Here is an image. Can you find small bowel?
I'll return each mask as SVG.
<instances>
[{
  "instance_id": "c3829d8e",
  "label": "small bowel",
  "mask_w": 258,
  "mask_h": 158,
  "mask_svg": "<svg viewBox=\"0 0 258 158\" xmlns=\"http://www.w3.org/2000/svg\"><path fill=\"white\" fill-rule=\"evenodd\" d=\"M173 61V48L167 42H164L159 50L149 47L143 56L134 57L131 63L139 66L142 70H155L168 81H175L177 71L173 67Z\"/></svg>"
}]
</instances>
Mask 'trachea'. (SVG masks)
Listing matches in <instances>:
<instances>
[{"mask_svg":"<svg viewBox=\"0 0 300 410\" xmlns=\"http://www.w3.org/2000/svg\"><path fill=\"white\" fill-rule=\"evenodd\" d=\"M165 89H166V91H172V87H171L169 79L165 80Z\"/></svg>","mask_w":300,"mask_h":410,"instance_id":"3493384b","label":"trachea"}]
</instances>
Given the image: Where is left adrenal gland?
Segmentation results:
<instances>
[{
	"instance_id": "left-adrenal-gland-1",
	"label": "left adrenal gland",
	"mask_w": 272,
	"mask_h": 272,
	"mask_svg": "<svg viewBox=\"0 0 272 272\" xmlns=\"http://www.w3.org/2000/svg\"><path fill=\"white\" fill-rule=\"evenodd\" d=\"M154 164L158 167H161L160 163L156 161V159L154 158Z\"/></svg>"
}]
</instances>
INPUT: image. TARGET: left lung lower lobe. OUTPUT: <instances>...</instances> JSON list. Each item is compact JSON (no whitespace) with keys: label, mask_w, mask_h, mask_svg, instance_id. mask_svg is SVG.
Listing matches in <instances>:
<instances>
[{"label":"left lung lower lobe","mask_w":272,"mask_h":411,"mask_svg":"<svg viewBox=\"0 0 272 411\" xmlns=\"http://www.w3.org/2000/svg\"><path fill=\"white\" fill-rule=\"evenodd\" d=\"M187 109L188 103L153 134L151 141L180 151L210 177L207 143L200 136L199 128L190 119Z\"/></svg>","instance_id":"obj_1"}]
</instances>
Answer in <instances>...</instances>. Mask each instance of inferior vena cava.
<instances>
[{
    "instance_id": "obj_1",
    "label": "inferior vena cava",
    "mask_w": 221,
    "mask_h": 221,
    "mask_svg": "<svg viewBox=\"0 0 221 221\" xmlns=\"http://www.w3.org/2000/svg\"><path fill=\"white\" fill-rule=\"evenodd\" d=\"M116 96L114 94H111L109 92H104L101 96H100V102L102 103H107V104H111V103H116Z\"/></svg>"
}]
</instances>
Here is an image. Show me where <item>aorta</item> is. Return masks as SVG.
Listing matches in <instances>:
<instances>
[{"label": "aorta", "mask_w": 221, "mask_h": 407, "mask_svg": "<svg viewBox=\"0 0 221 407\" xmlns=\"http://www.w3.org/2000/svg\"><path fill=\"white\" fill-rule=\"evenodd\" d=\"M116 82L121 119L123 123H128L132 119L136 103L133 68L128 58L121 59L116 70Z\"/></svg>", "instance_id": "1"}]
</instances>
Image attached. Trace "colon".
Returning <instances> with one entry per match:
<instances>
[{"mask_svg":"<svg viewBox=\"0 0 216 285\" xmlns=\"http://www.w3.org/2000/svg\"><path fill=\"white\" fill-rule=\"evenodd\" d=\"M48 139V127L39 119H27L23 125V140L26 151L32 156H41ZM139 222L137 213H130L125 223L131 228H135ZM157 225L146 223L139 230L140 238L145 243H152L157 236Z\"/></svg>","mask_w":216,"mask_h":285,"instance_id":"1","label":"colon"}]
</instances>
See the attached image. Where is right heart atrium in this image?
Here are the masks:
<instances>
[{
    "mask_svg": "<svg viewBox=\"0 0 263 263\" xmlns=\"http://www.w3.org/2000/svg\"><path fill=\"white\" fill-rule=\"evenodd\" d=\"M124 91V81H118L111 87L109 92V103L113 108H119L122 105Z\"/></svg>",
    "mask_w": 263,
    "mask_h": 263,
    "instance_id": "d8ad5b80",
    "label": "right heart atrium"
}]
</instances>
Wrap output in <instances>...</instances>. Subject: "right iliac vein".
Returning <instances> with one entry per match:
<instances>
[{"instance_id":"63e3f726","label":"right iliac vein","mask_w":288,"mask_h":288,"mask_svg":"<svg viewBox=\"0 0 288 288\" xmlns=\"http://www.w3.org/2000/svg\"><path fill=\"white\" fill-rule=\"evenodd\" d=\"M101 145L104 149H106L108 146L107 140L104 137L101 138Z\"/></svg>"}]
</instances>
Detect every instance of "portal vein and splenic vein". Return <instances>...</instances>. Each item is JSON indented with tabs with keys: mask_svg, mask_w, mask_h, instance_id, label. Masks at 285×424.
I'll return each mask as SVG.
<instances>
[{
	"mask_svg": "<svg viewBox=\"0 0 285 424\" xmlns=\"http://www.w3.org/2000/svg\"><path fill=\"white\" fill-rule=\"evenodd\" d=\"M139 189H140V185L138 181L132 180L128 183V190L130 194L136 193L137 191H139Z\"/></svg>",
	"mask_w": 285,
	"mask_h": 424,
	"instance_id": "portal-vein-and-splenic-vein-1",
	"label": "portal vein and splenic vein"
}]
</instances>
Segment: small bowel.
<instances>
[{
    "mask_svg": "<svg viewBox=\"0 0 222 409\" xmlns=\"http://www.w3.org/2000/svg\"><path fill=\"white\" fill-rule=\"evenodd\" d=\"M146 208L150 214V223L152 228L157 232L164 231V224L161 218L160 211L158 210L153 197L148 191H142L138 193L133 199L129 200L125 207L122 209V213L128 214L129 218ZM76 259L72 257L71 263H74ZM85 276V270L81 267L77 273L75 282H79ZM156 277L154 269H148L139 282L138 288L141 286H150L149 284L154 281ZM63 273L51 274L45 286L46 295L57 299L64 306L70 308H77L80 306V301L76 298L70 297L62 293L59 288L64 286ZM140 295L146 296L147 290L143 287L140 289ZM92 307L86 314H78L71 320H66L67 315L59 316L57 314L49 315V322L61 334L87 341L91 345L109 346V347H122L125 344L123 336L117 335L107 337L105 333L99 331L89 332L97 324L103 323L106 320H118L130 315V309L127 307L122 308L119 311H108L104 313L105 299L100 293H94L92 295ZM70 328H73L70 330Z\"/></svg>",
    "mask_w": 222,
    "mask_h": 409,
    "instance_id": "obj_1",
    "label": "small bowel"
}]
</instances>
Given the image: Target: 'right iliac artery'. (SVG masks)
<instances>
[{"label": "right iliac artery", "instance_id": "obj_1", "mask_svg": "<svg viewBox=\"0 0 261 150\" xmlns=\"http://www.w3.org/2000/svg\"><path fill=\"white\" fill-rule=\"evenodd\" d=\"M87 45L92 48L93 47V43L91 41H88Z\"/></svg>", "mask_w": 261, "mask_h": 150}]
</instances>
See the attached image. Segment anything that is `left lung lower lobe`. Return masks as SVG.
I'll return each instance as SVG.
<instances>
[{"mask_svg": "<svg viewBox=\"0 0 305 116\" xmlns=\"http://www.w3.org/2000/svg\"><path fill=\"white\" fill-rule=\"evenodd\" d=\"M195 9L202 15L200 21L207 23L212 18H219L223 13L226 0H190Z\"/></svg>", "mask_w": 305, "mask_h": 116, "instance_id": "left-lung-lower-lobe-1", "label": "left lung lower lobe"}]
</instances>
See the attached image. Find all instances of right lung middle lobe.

□ □ □ □ □ □ □

[INSTRUCTIONS TO FOLLOW]:
What is needed is a word-for-word copy of all the entries.

[RESPONSE BOX]:
Here is an image. Can you find small bowel?
I'll return each mask as SVG.
<instances>
[{
  "instance_id": "c3829d8e",
  "label": "small bowel",
  "mask_w": 258,
  "mask_h": 158,
  "mask_svg": "<svg viewBox=\"0 0 258 158\" xmlns=\"http://www.w3.org/2000/svg\"><path fill=\"white\" fill-rule=\"evenodd\" d=\"M173 61V48L167 42H164L159 50L149 47L143 56L134 57L131 63L139 66L142 70H155L168 81H175L177 71L173 67Z\"/></svg>"
}]
</instances>
Mask 'trachea'. (SVG masks)
Listing matches in <instances>:
<instances>
[{"mask_svg":"<svg viewBox=\"0 0 300 410\" xmlns=\"http://www.w3.org/2000/svg\"><path fill=\"white\" fill-rule=\"evenodd\" d=\"M165 89H166V91H172V87H171L169 79L165 80Z\"/></svg>","mask_w":300,"mask_h":410,"instance_id":"3493384b","label":"trachea"}]
</instances>
Given the image: Where is left adrenal gland?
Segmentation results:
<instances>
[{
	"instance_id": "left-adrenal-gland-1",
	"label": "left adrenal gland",
	"mask_w": 272,
	"mask_h": 272,
	"mask_svg": "<svg viewBox=\"0 0 272 272\" xmlns=\"http://www.w3.org/2000/svg\"><path fill=\"white\" fill-rule=\"evenodd\" d=\"M154 164L158 167H161L160 163L156 161V159L154 158Z\"/></svg>"
}]
</instances>
INPUT: image. TARGET: left lung lower lobe. OUTPUT: <instances>...</instances> JSON list. Each item is compact JSON (no whitespace) with keys: label, mask_w, mask_h, mask_svg, instance_id. mask_svg is SVG.
Listing matches in <instances>:
<instances>
[{"label":"left lung lower lobe","mask_w":272,"mask_h":411,"mask_svg":"<svg viewBox=\"0 0 272 411\" xmlns=\"http://www.w3.org/2000/svg\"><path fill=\"white\" fill-rule=\"evenodd\" d=\"M187 109L188 103L153 134L151 141L180 151L210 177L207 143L200 136L199 128L190 119Z\"/></svg>","instance_id":"obj_1"}]
</instances>
Answer in <instances>...</instances>. Mask each instance of inferior vena cava.
<instances>
[{
    "instance_id": "obj_1",
    "label": "inferior vena cava",
    "mask_w": 221,
    "mask_h": 221,
    "mask_svg": "<svg viewBox=\"0 0 221 221\" xmlns=\"http://www.w3.org/2000/svg\"><path fill=\"white\" fill-rule=\"evenodd\" d=\"M116 96L114 94H111L109 92H104L101 96H100V102L102 103H107V104H111V103H116Z\"/></svg>"
}]
</instances>
Here is an image. Show me where <item>aorta</item> is. Return masks as SVG.
Listing matches in <instances>:
<instances>
[{"label": "aorta", "mask_w": 221, "mask_h": 407, "mask_svg": "<svg viewBox=\"0 0 221 407\" xmlns=\"http://www.w3.org/2000/svg\"><path fill=\"white\" fill-rule=\"evenodd\" d=\"M116 82L121 119L123 123H128L132 119L136 103L133 68L128 58L121 59L116 70Z\"/></svg>", "instance_id": "1"}]
</instances>
Image attached. Trace "colon".
Returning <instances> with one entry per match:
<instances>
[{"mask_svg":"<svg viewBox=\"0 0 216 285\" xmlns=\"http://www.w3.org/2000/svg\"><path fill=\"white\" fill-rule=\"evenodd\" d=\"M48 139V127L39 119H27L23 125V140L26 151L32 156H41ZM139 222L137 213H130L125 223L131 228H135ZM157 225L146 223L139 230L140 238L145 243H152L157 236Z\"/></svg>","mask_w":216,"mask_h":285,"instance_id":"1","label":"colon"}]
</instances>
See the attached image. Where is right heart atrium in this image?
Here are the masks:
<instances>
[{
    "mask_svg": "<svg viewBox=\"0 0 263 263\" xmlns=\"http://www.w3.org/2000/svg\"><path fill=\"white\" fill-rule=\"evenodd\" d=\"M124 91V81H118L111 87L109 92V103L113 108H119L122 105Z\"/></svg>",
    "mask_w": 263,
    "mask_h": 263,
    "instance_id": "d8ad5b80",
    "label": "right heart atrium"
}]
</instances>
Wrap output in <instances>...</instances>. Subject: "right iliac vein".
Returning <instances> with one entry per match:
<instances>
[{"instance_id":"63e3f726","label":"right iliac vein","mask_w":288,"mask_h":288,"mask_svg":"<svg viewBox=\"0 0 288 288\" xmlns=\"http://www.w3.org/2000/svg\"><path fill=\"white\" fill-rule=\"evenodd\" d=\"M101 145L104 149H106L108 146L107 140L104 137L101 138Z\"/></svg>"}]
</instances>
Detect every instance of "portal vein and splenic vein". Return <instances>...</instances>. Each item is JSON indented with tabs with keys: mask_svg, mask_w, mask_h, instance_id, label. Masks at 285×424.
I'll return each mask as SVG.
<instances>
[{
	"mask_svg": "<svg viewBox=\"0 0 285 424\" xmlns=\"http://www.w3.org/2000/svg\"><path fill=\"white\" fill-rule=\"evenodd\" d=\"M139 189H140V185L138 181L132 180L128 183V190L130 194L136 193L137 191H139Z\"/></svg>",
	"mask_w": 285,
	"mask_h": 424,
	"instance_id": "portal-vein-and-splenic-vein-1",
	"label": "portal vein and splenic vein"
}]
</instances>
Segment: small bowel.
<instances>
[{
    "mask_svg": "<svg viewBox=\"0 0 222 409\" xmlns=\"http://www.w3.org/2000/svg\"><path fill=\"white\" fill-rule=\"evenodd\" d=\"M146 208L150 214V223L152 228L157 232L164 231V224L161 218L160 211L158 210L153 197L148 191H142L138 193L133 199L129 200L125 207L122 209V213L128 214L129 218ZM76 259L72 257L71 263H74ZM85 276V270L81 267L77 273L75 282H79ZM156 277L154 269H148L139 282L138 288L141 286H150L149 284L154 281ZM63 273L51 274L45 286L46 295L57 299L64 306L70 308H77L80 306V301L76 298L70 297L62 293L59 288L64 286ZM140 295L146 296L147 290L143 287L140 289ZM92 307L86 314H78L71 320H66L67 315L59 316L57 314L49 315V322L61 334L87 341L91 345L109 346V347H122L125 344L123 336L117 335L107 337L105 333L99 331L89 332L97 324L103 323L106 320H118L130 315V309L127 307L122 308L119 311H108L104 313L105 299L100 293H94L92 295ZM70 328H73L70 330Z\"/></svg>",
    "mask_w": 222,
    "mask_h": 409,
    "instance_id": "obj_1",
    "label": "small bowel"
}]
</instances>
Given the image: Target: 'right iliac artery'. (SVG masks)
<instances>
[{"label": "right iliac artery", "instance_id": "obj_1", "mask_svg": "<svg viewBox=\"0 0 261 150\" xmlns=\"http://www.w3.org/2000/svg\"><path fill=\"white\" fill-rule=\"evenodd\" d=\"M87 45L92 48L93 47V43L91 41H88Z\"/></svg>", "mask_w": 261, "mask_h": 150}]
</instances>
See the attached image. Segment anything that is `left lung lower lobe`. Return masks as SVG.
I'll return each instance as SVG.
<instances>
[{"mask_svg": "<svg viewBox=\"0 0 305 116\" xmlns=\"http://www.w3.org/2000/svg\"><path fill=\"white\" fill-rule=\"evenodd\" d=\"M195 9L202 15L200 21L207 23L212 18H219L223 13L226 0H190Z\"/></svg>", "mask_w": 305, "mask_h": 116, "instance_id": "left-lung-lower-lobe-1", "label": "left lung lower lobe"}]
</instances>
See the attached image. Find all instances of right lung middle lobe.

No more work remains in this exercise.